None of these signals are perfect on their own. Some of the best brandable names are so distinctive that you won't find obvious comps or much development in other extensions. That's why pricing is part science and part intuition.
We've built, and continue to refine, our appraisal tool (and Chrome extension) at Atom to bring all these signals together at scale. But at the end of the day, you still need that honest founder test: Would I build on this name at this price?
Mike: What is your take on AI? Not as a TLD, but as a technological reality that we are either ignoring or embracing?
Darpan: AI isn't another trend. It's a fundamental shift in how humans will work, build, and make decisions. We're moving into a world where intelligence becomes a utility: accessible on demand, able to reason, create, and collaborate. That will reshape every industry. Barriers to starting a company will fall dramatically. Millions more people will be able to turn ideas into reality because the cost of creation keeps dropping.
It also raises the bar. When everyone has access to powerful tools, the advantage goes to the people and companies that embrace them early.

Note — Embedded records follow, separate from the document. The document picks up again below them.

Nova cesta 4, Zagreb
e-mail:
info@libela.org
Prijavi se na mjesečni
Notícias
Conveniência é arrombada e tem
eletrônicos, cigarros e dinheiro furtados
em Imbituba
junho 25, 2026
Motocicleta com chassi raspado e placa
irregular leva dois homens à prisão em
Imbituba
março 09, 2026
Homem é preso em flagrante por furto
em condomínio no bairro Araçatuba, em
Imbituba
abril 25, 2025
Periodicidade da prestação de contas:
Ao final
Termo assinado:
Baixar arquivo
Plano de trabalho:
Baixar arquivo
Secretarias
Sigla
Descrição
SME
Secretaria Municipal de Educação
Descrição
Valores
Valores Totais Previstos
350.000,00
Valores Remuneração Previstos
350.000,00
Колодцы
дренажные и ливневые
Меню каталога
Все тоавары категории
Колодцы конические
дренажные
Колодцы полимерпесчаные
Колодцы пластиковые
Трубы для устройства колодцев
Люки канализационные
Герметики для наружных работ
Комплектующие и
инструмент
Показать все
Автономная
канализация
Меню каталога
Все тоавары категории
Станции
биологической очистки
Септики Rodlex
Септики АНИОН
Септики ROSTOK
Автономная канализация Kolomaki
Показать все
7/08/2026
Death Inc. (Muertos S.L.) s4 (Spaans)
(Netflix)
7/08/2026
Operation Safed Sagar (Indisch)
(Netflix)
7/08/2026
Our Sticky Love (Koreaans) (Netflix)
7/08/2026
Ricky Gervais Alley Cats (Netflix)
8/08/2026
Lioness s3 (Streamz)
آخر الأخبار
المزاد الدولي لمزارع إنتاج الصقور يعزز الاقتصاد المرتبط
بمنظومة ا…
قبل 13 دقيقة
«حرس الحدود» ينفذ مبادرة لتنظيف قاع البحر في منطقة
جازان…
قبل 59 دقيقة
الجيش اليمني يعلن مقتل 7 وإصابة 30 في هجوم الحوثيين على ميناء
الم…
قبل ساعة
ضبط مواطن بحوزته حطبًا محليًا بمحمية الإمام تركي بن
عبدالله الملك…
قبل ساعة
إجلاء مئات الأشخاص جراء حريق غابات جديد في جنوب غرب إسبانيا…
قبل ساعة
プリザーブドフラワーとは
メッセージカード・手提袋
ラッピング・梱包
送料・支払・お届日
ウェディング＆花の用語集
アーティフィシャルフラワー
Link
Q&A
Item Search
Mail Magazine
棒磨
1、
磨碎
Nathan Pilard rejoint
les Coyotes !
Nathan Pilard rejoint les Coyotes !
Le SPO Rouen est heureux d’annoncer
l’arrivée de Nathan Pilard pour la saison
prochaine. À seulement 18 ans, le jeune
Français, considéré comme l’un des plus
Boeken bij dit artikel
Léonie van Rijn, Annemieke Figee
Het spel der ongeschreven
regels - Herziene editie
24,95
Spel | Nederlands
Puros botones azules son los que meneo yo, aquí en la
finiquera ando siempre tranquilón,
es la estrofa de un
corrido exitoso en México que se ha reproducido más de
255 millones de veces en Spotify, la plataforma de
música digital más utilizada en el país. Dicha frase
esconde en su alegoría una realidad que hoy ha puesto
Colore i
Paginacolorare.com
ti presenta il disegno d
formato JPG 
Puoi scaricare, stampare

At Atom, we're leaning into this fully. AI is already central to how we understand buyer intent, rank domains, create brand presentations, and help founders make confident decisions. The next wave of company creation will be AI-first, and we want naming and brand identity to feel just as fast and intuitive as the rest of that process. Our job is to build tools that match the speed at which founders will build.
Mike: Close us out with one habit sellers can adopt this quarter that will actually move their revenue.

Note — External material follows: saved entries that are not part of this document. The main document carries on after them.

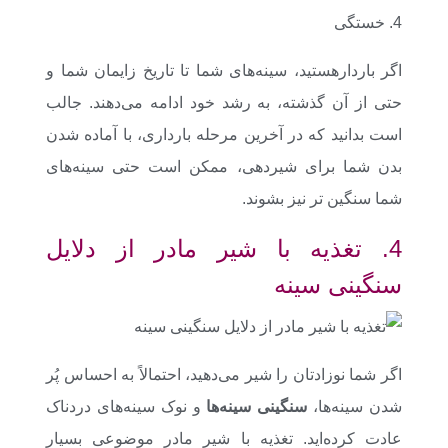
4. خستگی
اگر باردارهستید، سینه‌های شما تا تاریخ زایمان شما و
حتی از آن گذشته، به رشد خود ادامه می‌دهند. جالب
است بدانید که در آخرین مرحله بارداری، با آماده شدن
بدن شما برای شیردهی، ممکن است حتی سینه‌های
شما سنگین تر نیز بشوند.
4. تغذیه با شیر مادر از دلایل
سنگینی سینه
اگر شما نوزادتان را شیر می‌دهید، احتمالاً به احساس پُر
شدن سینه‌ها،
سنگینی سینه‌ها
و نوک سینه‌های دردناک
عادت کرده‌اید. تغذیه با شیر مادر موضوعی بسیار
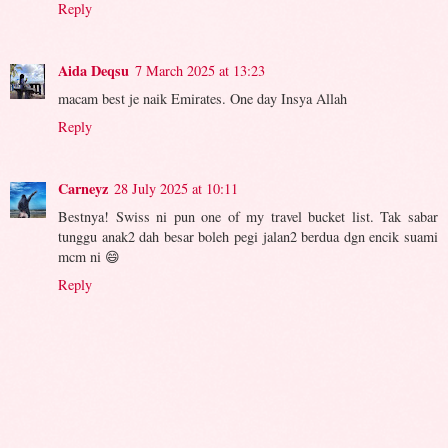
Reply
Aida Deqsu
7 March 2025 at 13:23
macam best je naik Emirates. One day Insya Allah
Reply
Carneyz
28 July 2025 at 10:11
Bestnya! Swiss ni pun one of my travel bucket list. Tak sabar
tunggu anak2 dah besar boleh pegi jalan2 berdua dgn encik suami
mcm ni 😄
Reply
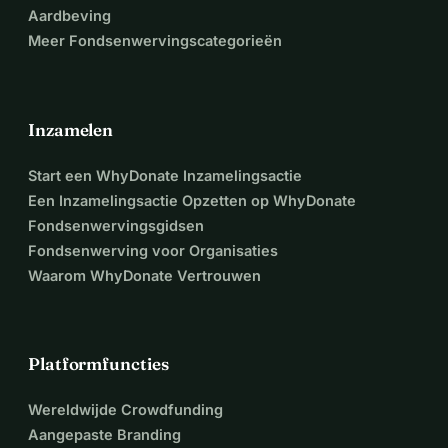
Aardbeving
Meer Fondsenwervingscategorieën
Inzamelen
Start een WhyDonate Inzamelingsactie
Een Inzamelingsactie Opzetten op WhyDonate
Fondsenwervingsgidsen
Fondsenwerving voor Organisaties
Waarom WhyDonate Vertrouwen
Platformfuncties
Wereldwijde Crowdfunding
Aangepaste Branding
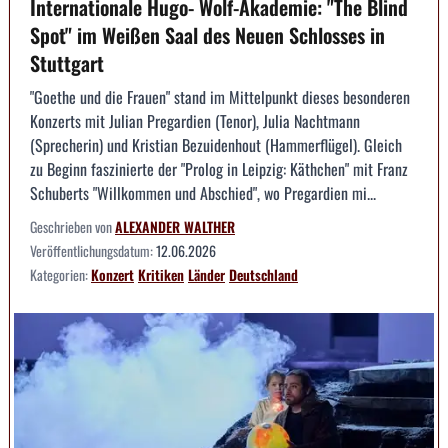
Internationale Hugo- Wolf-Akademie: "The Blind
Spot" im Weißen Saal des Neuen Schlosses in
Stuttgart
"Goethe und die Frauen" stand im Mittelpunkt dieses besonderen
Konzerts mit Julian Pregardien (Tenor), Julia Nachtmann
(Sprecherin) und Kristian Bezuidenhout (Hammerflügel). Gleich
zu Beginn faszinierte der "Prolog in Leipzig: Käthchen" mit Franz
Schuberts "Willkommen und Abschied", wo Pregardien mi...
Geschrieben von
ALEXANDER WALTHER
Veröffentlichungsdatum:
12.06.2026
Kategorien:
Konzert
Kritiken
Länder
Deutschland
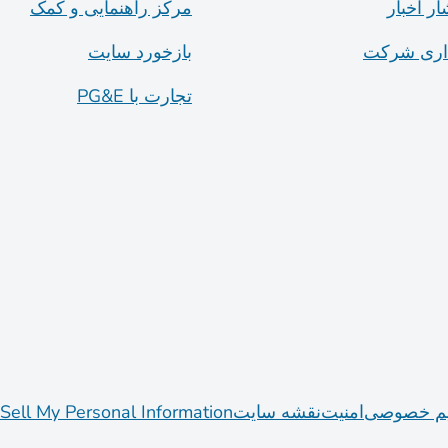
ار اخبار
مرکز راهنمایی و کمک
داری شرکت
بازخورد سایت
تجارت با PG&E
م خصوصی
امنیت
نقشه سایت
Sell My Personal Information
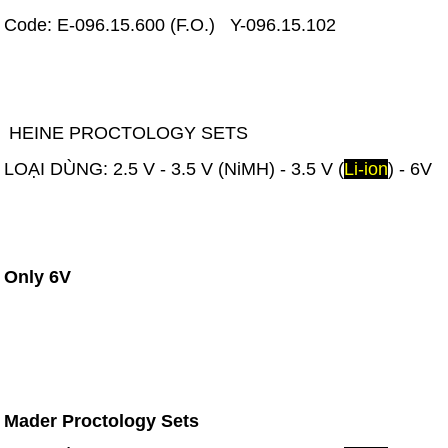
Code: E-096.15.600 (F.O.) Y-096.15.102
HEINE PROCTOLOGY SETS
LOẠI DÙNG: 2.5 V - 3.5 V (NiMH) - 3.5 V (
Li-ion
) - 6V
Only 6V
Mader Proctology Sets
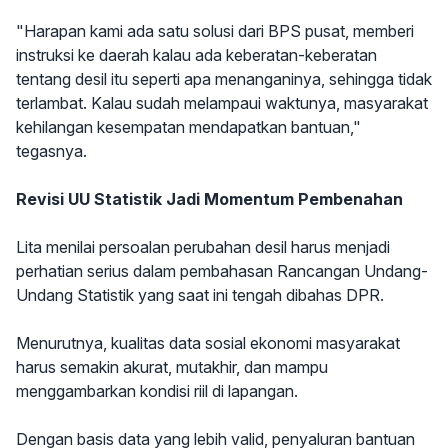
"Harapan kami ada satu solusi dari BPS pusat, memberi
instruksi ke daerah kalau ada keberatan-keberatan
tentang desil itu seperti apa menanganinya, sehingga tidak
terlambat. Kalau sudah melampaui waktunya, masyarakat
kehilangan kesempatan mendapatkan bantuan,"
tegasnya.
Revisi UU Statistik Jadi Momentum Pembenahan
Lita menilai persoalan perubahan desil harus menjadi
perhatian serius dalam pembahasan Rancangan Undang-
Undang Statistik yang saat ini tengah dibahas DPR.
Menurutnya, kualitas data sosial ekonomi masyarakat
harus semakin akurat, mutakhir, dan mampu
menggambarkan kondisi riil di lapangan.
Dengan basis data yang lebih valid, penyaluran bantuan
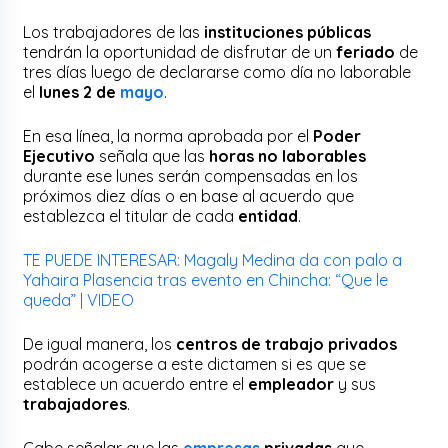
Los trabajadores de las
instituciones públicas
tendrán la oportunidad de disfrutar de un
feriado
de
tres días luego de declararse como día no laborable
el
lunes 2 de
mayo
.
En esa línea, la norma aprobada por el
Poder
Ejecutivo
señala que las
horas no laborables
durante ese lunes serán compensadas en los
próximos diez días o en base al acuerdo que
establezca el titular de cada
entidad
.
TE PUEDE INTERESAR: Magaly Medina da con palo a
Yahaira Plasencia tras evento en Chincha: “Que le
queda” | VIDEO
De igual manera, los
centros de trabajo privados
podrán acogerse a este dictamen si es que se
establece un acuerdo entre el
empleador
y sus
trabajadores
.
Cabe señalar que las
empresas
privadas
que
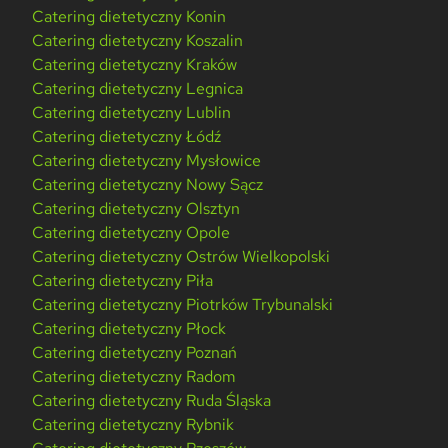
Catering dietetyczny Konin
Catering dietetyczny Koszalin
Catering dietetyczny Kraków
Catering dietetyczny Legnica
Catering dietetyczny Lublin
Catering dietetyczny Łódź
Catering dietetyczny Mysłowice
Catering dietetyczny Nowy Sącz
Catering dietetyczny Olsztyn
Catering dietetyczny Opole
Catering dietetyczny Ostrów Wielkopolski
Catering dietetyczny Piła
Catering dietetyczny Piotrków Trybunalski
Catering dietetyczny Płock
Catering dietetyczny Poznań
Catering dietetyczny Radom
Catering dietetyczny Ruda Śląska
Catering dietetyczny Rybnik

Darpan: Spend most of your time buying better names. The majority of your effort should go into choosing quality inventory, because everything else gets easier when the names themselves are strong.

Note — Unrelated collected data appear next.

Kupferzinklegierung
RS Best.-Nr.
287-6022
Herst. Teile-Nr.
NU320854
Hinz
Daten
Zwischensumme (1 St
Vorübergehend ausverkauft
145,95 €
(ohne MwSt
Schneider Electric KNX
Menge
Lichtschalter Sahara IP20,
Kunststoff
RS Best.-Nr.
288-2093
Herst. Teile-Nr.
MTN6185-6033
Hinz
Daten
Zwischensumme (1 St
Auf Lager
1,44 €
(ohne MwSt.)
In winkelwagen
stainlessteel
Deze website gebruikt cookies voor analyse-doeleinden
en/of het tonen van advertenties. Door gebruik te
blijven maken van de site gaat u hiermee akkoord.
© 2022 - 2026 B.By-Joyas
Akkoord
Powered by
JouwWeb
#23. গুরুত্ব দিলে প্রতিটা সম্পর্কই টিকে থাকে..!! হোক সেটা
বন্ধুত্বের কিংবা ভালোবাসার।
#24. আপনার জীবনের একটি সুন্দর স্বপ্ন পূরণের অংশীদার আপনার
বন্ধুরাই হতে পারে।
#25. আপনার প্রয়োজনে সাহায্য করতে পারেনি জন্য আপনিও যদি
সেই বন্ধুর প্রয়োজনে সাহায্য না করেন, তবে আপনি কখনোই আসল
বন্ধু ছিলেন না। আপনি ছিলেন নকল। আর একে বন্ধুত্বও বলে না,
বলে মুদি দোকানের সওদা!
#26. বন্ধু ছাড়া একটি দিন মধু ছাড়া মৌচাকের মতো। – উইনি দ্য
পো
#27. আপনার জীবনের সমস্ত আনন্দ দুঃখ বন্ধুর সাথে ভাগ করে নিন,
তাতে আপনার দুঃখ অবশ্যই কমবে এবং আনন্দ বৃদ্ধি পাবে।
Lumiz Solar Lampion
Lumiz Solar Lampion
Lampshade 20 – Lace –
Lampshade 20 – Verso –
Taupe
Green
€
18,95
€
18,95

A lot of investors get caught up in dashboards - traffic spikes, view counts, metrics that look interesting but don't actually drive sales. None of that matters if the core assets aren't solid.
Instead, focus on what's truly actionable. Ask yourself whether a real founder would build on this name, whether it fits a meaningful industry, whether it has the longevity to hold value, and whether you're giving it enough exposure for buyers to actually find it.
If you get the buying right, everything downstream - pricing, inquiries, STR, naturally improves. If you don't, no amount of analytics will save the portfolio.
So my advice is simple: put your energy into the front of the funnel. Buy with conviction, tune out the noise, and make sure your best names are visible in as many places as possible. Everything after that is just fine-tuning.